Yet, despite the abundance of great voice acting from various British talent (we killed Billy from Eastenders), the lip-syncing and facial animation (outside of the excellent social commands) by Molyneux's own admission is a bit ropey. But this is mostly forgivable thanks to the lack of cut-scenes - you never really see anything up close.
When we were sent off to meet the powerful heroine Hannah (or 'Hammer') instead of the slim, big-breasted femme-fatal we were expecting we were introduced to a tardy red-headed lass with a West-country accent, and she was more interested in keeping the order of her pacifist monk cult than eating pies or some other stereotype, which shows that Lionhead at least has grown as a narrative studio. We still farted on her, though.
You don't even notice your canine companion (when he's actually working how he should) there at all. Chasing your pooch companion to a treasure chest he's just barked to your attention feels totally natural, and teaching him tricks - including the ability to take a leak on command - adds a whole new layer on the social side. Again, he's not the tear-inducing virtual love object it was hyped to be, but another notable and significant layer on the pie.

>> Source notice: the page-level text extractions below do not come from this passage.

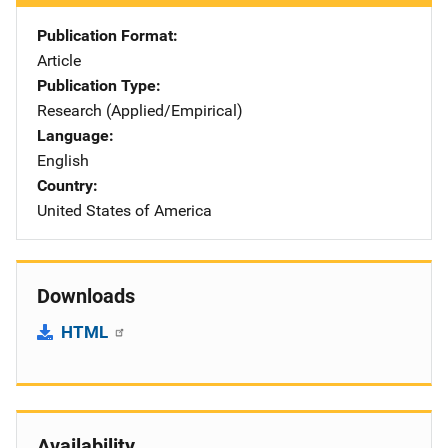
Publication Format
Article
Publication Type
Research (Applied/Empirical)
Language
English
Country
United States of America
Downloads
HTML
Availability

The combat system is one of Fable II's highlights. The decision to dedicate melee attacks entirely to the X button, thanks to clever combination and timed attacks, makes for a simple but satisfying experience.
For the first few hours you're stuck with basic button-mashing attacks until you amass enough XP to upgrade, which probably isn't the best idea for introducing people to what's actually one of our favourite adventure game combat mechanics in a while.
Eventually, after investing XP into your sword swiping, you'll unlock satisfying flurries (executed by holding X and pressing the direction you want to lunge), useful counter-moves (performed by pressing X as an opponent attacks) and devastating combos (pulled off by chaining together X button presses at just the right time).
Ranged combat meanwhile properly keeps the FPS player happy; you can nail enemies with your cross bow from a third-person, GTA-style lock-on view, or zoom in with an over-the-shoulder aiming reticule for more precise shots. Through upgrades you can improve your accuracy, speed or even aim for specific parts of a target's body using the right stick.
Add all that together and you've truthfully got a combat system that's easy to use, but tricky to master. Our Nans could quite easily mash at the pad, but they're not pulling off the sword-swipe combos we've got going on with our timed button presses.
Once again, Fable II is all about choice. If you don't want to bother with Albion's troubles you can ignore the main quest and - like we did - setup shop as a humble blacksmith, build enough cash to buy a big house and then rent it out to the poor for a stream of profit every five minutes - even when you're not playing.
Fable II offers an even more unique side quest experience at the end of the game when you can finally afford to buy the big castle at the top of the hill, marry a barmaid, have kids and create your very own Bowerstone credit crisis.
This undeniably huge layer of the Fable experience promises to become even more important with the introduction of a day-one co-op patch, which as we're sure you can guess we haven't been able to try out in our version of the game.
It's all come together nicely then. Fable II is definitely for a certain breed of gamer; it's the Ying to Fallout 3 and Oblivion's Yang. If you're the sort of gamer content with making your own fun, breaking into people's houses and doing a chicken impression at the end of the bed, then this is the adventure game for you.